I don't think you understand what this program is about. This isn't a bug bounty. Instead, they're doing for open source what Microsoft did with the Blue Hat Prize: they're paying people for defensive technology, of the kind that many developers on HN could design without knowing much of anything about modern exploitation technology.
NOBODY is bidding for that kind of work. Google is the only company paying for it.
It would still be plenty great if Google provided its bug bounty for libpng or libjpeg. Oh, wait, they do: their own code depends on these libraries, which is why they picked them.
I agree that it is nice of google to offer to reward defensive reinforcement of some of the open source software they rely on. But I contend that this effort is unlikely to produce meaningful results that stand any chance at all of countering the R&D happening on the red teams.

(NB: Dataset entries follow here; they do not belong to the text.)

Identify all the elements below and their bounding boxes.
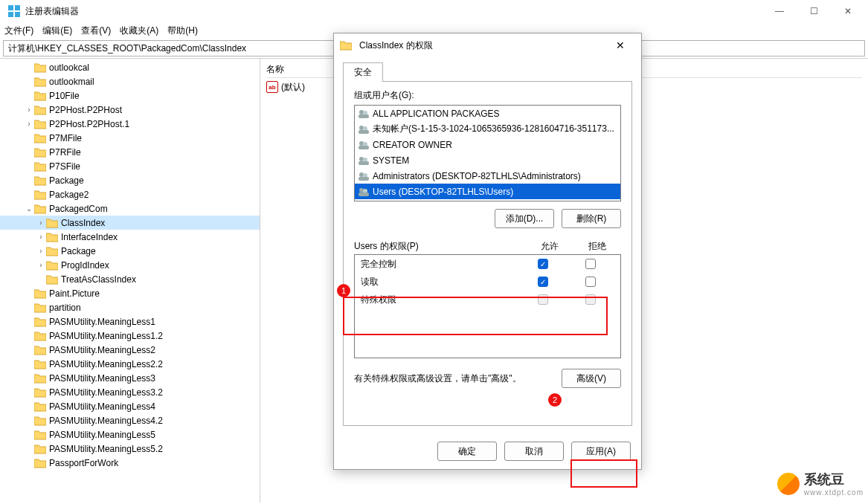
tree-item-package2[interactable]: ›Package2 xyxy=(0,187,260,201)
folder-icon xyxy=(34,119,46,129)
svg-rect-15 xyxy=(359,161,369,165)
tree-item-p10file[interactable]: ›P10File xyxy=(0,88,260,103)
add-button[interactable]: 添加(D)... xyxy=(495,209,554,228)
folder-icon xyxy=(34,62,46,73)
dialog-titlebar: ClassIndex 的权限 ✕ xyxy=(334,33,641,57)
group-item[interactable]: SYSTEM xyxy=(355,152,620,168)
dialog-close-button[interactable]: ✕ xyxy=(605,39,635,51)
checkbox-deny[interactable] xyxy=(585,277,596,287)
folder-icon xyxy=(34,133,46,143)
tree-item-pasmutility-meaningless3-2[interactable]: ›PASMUtility.MeaningLess3.2 xyxy=(0,385,260,399)
svg-rect-21 xyxy=(359,193,369,196)
tree-item-treatasclassindex[interactable]: ›TreatAsClassIndex xyxy=(0,272,260,286)
folder-icon xyxy=(34,401,46,412)
chevron-right-icon[interactable]: › xyxy=(24,120,34,128)
folder-icon xyxy=(34,105,46,115)
group-item[interactable]: ALL APPLICATION PACKAGES xyxy=(355,106,620,121)
tree-item-package[interactable]: ›Package xyxy=(0,173,260,187)
folder-icon xyxy=(34,91,46,101)
tree-item-label: Package xyxy=(49,175,84,186)
checkbox-allow[interactable]: ✓ xyxy=(538,277,548,287)
minimize-button[interactable]: — xyxy=(762,0,797,22)
badge-1: 1 xyxy=(337,284,350,297)
tree-item-package[interactable]: ›Package xyxy=(0,244,260,258)
apply-button[interactable]: 应用(A) xyxy=(571,442,631,461)
tab-security[interactable]: 安全 xyxy=(343,62,383,82)
folder-icon xyxy=(34,458,46,468)
app-icon xyxy=(7,4,21,18)
tree-item-pasmutility-meaningless2-2[interactable]: ›PASMUtility.MeaningLess2.2 xyxy=(0,357,260,371)
tree-item-p7mfile[interactable]: ›P7MFile xyxy=(0,131,260,145)
tree-item-label: outlookcal xyxy=(49,62,89,73)
folder-icon xyxy=(34,331,46,341)
tree-item-p2phost-p2phost-1[interactable]: ›P2PHost.P2PHost.1 xyxy=(0,117,260,131)
perm-name: 特殊权限 xyxy=(361,294,519,306)
chevron-right-icon[interactable]: › xyxy=(36,261,46,269)
string-value-icon: ab xyxy=(266,81,278,93)
menu-file[interactable]: 文件(F) xyxy=(4,25,33,37)
menu-edit[interactable]: 编辑(E) xyxy=(42,25,72,37)
tree-item-pasmutility-meaningless4-2[interactable]: ›PASMUtility.MeaningLess4.2 xyxy=(0,413,260,427)
ok-button[interactable]: 确定 xyxy=(437,442,497,461)
group-name: SYSTEM xyxy=(373,155,409,166)
group-name: ALL APPLICATION PACKAGES xyxy=(373,109,500,119)
tree-item-pasmutility-meaningless3[interactable]: ›PASMUtility.MeaningLess3 xyxy=(0,371,260,385)
chevron-right-icon[interactable]: › xyxy=(36,233,46,241)
svg-rect-2 xyxy=(8,12,13,17)
chevron-right-icon[interactable]: › xyxy=(36,219,46,227)
folder-icon xyxy=(34,288,46,299)
maximize-button[interactable]: ☐ xyxy=(797,0,831,22)
folder-icon xyxy=(46,274,58,285)
chevron-right-icon[interactable]: › xyxy=(24,106,34,114)
group-name: CREATOR OWNER xyxy=(373,140,452,150)
folder-icon xyxy=(46,260,58,271)
chevron-down-icon[interactable]: ⌄ xyxy=(24,204,34,213)
cancel-button[interactable]: 取消 xyxy=(504,442,564,461)
tree-item-packagedcom[interactable]: ⌄PackagedCom xyxy=(0,201,260,216)
tree-item-label: PASMUtility.MeaningLess4.2 xyxy=(49,416,163,426)
perm-name: 读取 xyxy=(361,276,519,288)
tree-item-interfaceindex[interactable]: ›InterfaceIndex xyxy=(0,230,260,244)
menu-view[interactable]: 查看(V) xyxy=(81,25,111,37)
registry-tree[interactable]: ›outlookcal›outlookmail›P10File›P2PHost.… xyxy=(0,59,260,503)
tree-item-passportforwork[interactable]: ›PassportForWork xyxy=(0,456,260,470)
group-item[interactable]: Users (DESKTOP-82TLHLS\Users) xyxy=(355,184,620,199)
advanced-button[interactable]: 高级(V) xyxy=(562,369,621,388)
tree-item-paint-picture[interactable]: ›Paint.Picture xyxy=(0,286,260,300)
remove-button[interactable]: 删除(R) xyxy=(562,209,621,228)
folder-icon xyxy=(34,317,46,327)
value-name: (默认) xyxy=(281,81,305,94)
tree-item-pasmutility-meaningless1-2[interactable]: ›PASMUtility.MeaningLess1.2 xyxy=(0,329,260,343)
svg-rect-18 xyxy=(359,177,369,181)
tree-item-outlookcal[interactable]: ›outlookcal xyxy=(0,60,260,74)
close-button[interactable]: ✕ xyxy=(831,0,865,22)
tree-item-label: PASMUtility.MeaningLess1 xyxy=(49,317,155,327)
groups-listbox[interactable]: ALL APPLICATION PACKAGES未知帐户(S-1-15-3-10… xyxy=(354,105,621,201)
tree-item-p2phost-p2phost[interactable]: ›P2PHost.P2PHost xyxy=(0,103,260,117)
chevron-right-icon[interactable]: › xyxy=(36,247,46,255)
menu-help[interactable]: 帮助(H) xyxy=(167,25,198,37)
tree-item-p7rfile[interactable]: ›P7RFile xyxy=(0,145,260,159)
group-item[interactable]: Administrators (DESKTOP-82TLHLS\Administ… xyxy=(355,168,620,184)
checkbox-deny[interactable] xyxy=(585,259,596,269)
tree-item-classindex[interactable]: ›ClassIndex xyxy=(0,216,260,230)
tree-item-pasmutility-meaningless5[interactable]: ›PASMUtility.MeaningLess5 xyxy=(0,427,260,442)
tree-item-pasmutility-meaningless5-2[interactable]: ›PASMUtility.MeaningLess5.2 xyxy=(0,442,260,456)
tree-item-outlookmail[interactable]: ›outlookmail xyxy=(0,74,260,88)
column-name[interactable]: 名称 xyxy=(266,63,284,76)
tree-item-label: P2PHost.P2PHost.1 xyxy=(49,119,129,129)
tree-item-progidindex[interactable]: ›ProgIdIndex xyxy=(0,258,260,272)
svg-rect-0 xyxy=(8,5,13,10)
group-item[interactable]: 未知帐户(S-1-15-3-1024-1065365936-1281604716… xyxy=(355,121,620,137)
menu-favorites[interactable]: 收藏夹(A) xyxy=(120,25,158,37)
watermark-logo-icon xyxy=(777,473,800,495)
tree-item-pasmutility-meaningless1[interactable]: ›PASMUtility.MeaningLess1 xyxy=(0,314,260,329)
tree-item-p7sfile[interactable]: ›P7SFile xyxy=(0,159,260,173)
tree-item-pasmutility-meaningless2[interactable]: ›PASMUtility.MeaningLess2 xyxy=(0,343,260,357)
tree-item-pasmutility-meaningless4[interactable]: ›PASMUtility.MeaningLess4 xyxy=(0,399,260,413)
checkbox-allow[interactable]: ✓ xyxy=(538,259,548,269)
tree-item-label: Package2 xyxy=(49,190,89,200)
group-icon xyxy=(358,124,370,135)
group-item[interactable]: CREATOR OWNER xyxy=(355,137,620,152)
tree-item-partition[interactable]: ›partition xyxy=(0,300,260,314)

On an equally motivated and skilled playing field, you would be correct. The bugs that will be exploited by meaningful adversaries will not be stopped by this effort. Latent exploitable bugs in most of the targeted mature software require significant, well-targeted compute to uncover. Google's incentives are insufficient to direct adequate resources toward the goal of making the internet a safe place for civilians.
NOBODY is bidding for that kind of work. Google is the only company paying for it.
It would still be plenty great if Google provided its bug bounty for libpng or libjpeg. Oh, wait, they do: their own code depends on these libraries, which is why they picked them.